Iguazio (3.5/5) is the better choice when enterprises with existing ML models that need production-grade MLOps infrastructure, real-time serving, and multi-environment deployment managed by the platform vendor. If your situation matches those criteria, Iguazio is a competitive option.
Related comparisons
DataArt vs Iguazio FAQ
Is DataArt better than Iguazio?
DataArt (3.9/5) scores higher overall, but "better" depends on your use case. DataArt is better for financial services, media, and healthcare enterprises needing ML embedded in complex software systems with long-term maintainability as a priority. Iguazio is better for enterprises with existing ML models that need production-grade MLOps infrastructure, real-time serving, and multi-environment deployment managed by the platform vendor.
How do DataArt and Iguazio differ in pricing?
DataArt uses t&m, dedicated team pricing with a minimum engagement of $50K. Iguazio uses fixed project, retainer pricing with a minimum engagement of $100K. Neither firm publishes a full rate card; a discovery call is required for project-specific quotes.
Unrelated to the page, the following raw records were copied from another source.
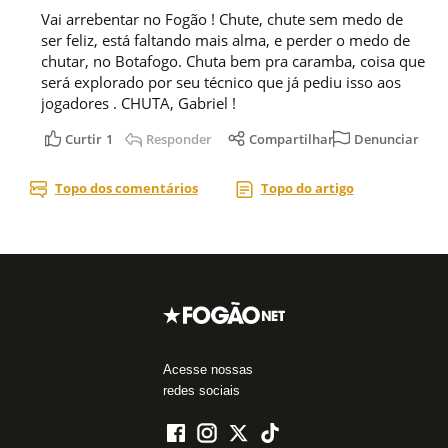
Acesse nossas
redes sociais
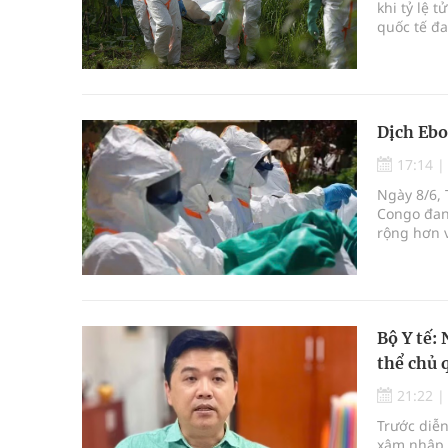
khi tỷ lệ 
quốc tế đ
tục lây lan
Dịch Ebo
17:14
Ngày 8/6, 
Congo đan
rộng hơn v
Bộ Y tế:
thể chủ 
21:22
Trước diễn
xâm nhập v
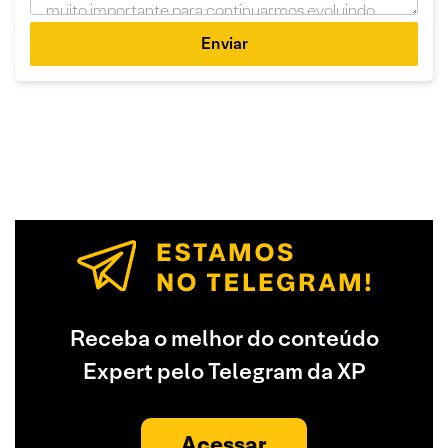
Enviar
Receba o melhor do conteúdo
Expert pelo Telegram da XP
Acessar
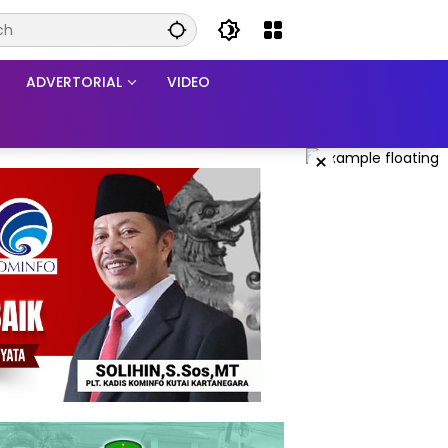
ADVERTORIAL
VIDEO
×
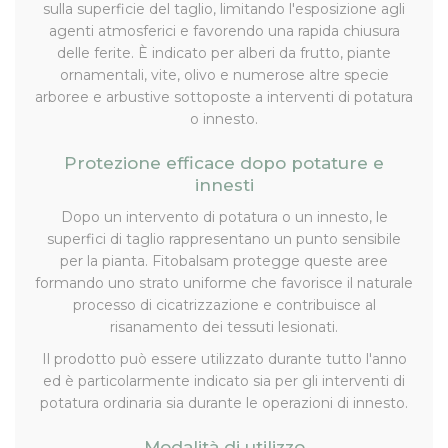
sulla superficie del taglio, limitando l'esposizione agli
agenti atmosferici e favorendo una rapida chiusura
delle ferite. È indicato per alberi da frutto, piante
ornamentali, vite, olivo e numerose altre specie
arboree e arbustive sottoposte a interventi di potatura
o innesto.
Protezione efficace dopo potature e
innesti
Dopo un intervento di potatura o un innesto, le
superfici di taglio rappresentano un punto sensibile
per la pianta. Fitobalsam protegge queste aree
formando uno strato uniforme che favorisce il naturale
processo di cicatrizzazione e contribuisce al
risanamento dei tessuti lesionati.
Il prodotto può essere utilizzato durante tutto l'anno
ed è particolarmente indicato sia per gli interventi di
potatura ordinaria sia durante le operazioni di innesto.
Modalità di utilizzo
Which is better for enterprise: DataArt or Iguazio?
DataArt is the larger team and typically the better enterprise-scale choice. For very large programmes, verify team size and compliance coverage directly with each agency before shortlisting.
What are the main differences between DataArt and Iguazio?
DataArt's primary differentiator is: software-engineering-first culture produces ml systems designed for 5-10 year production lifespans — maintainability and stability over speed-to-market. Iguazio's primary differentiator is: mlops platform specialist with real-time ai serving and multi-cloud/edge deployment — best for operationalising models rather than building them. They also differ in team size (5,000+ vs 70+), minimum engagement ($50K vs $100K), and primary industries served (Financial Services, Media / Entertainment vs Financial Services, Healthcare).
Last reviewed: July 2026. Verify all details directly with each agency before making a decision.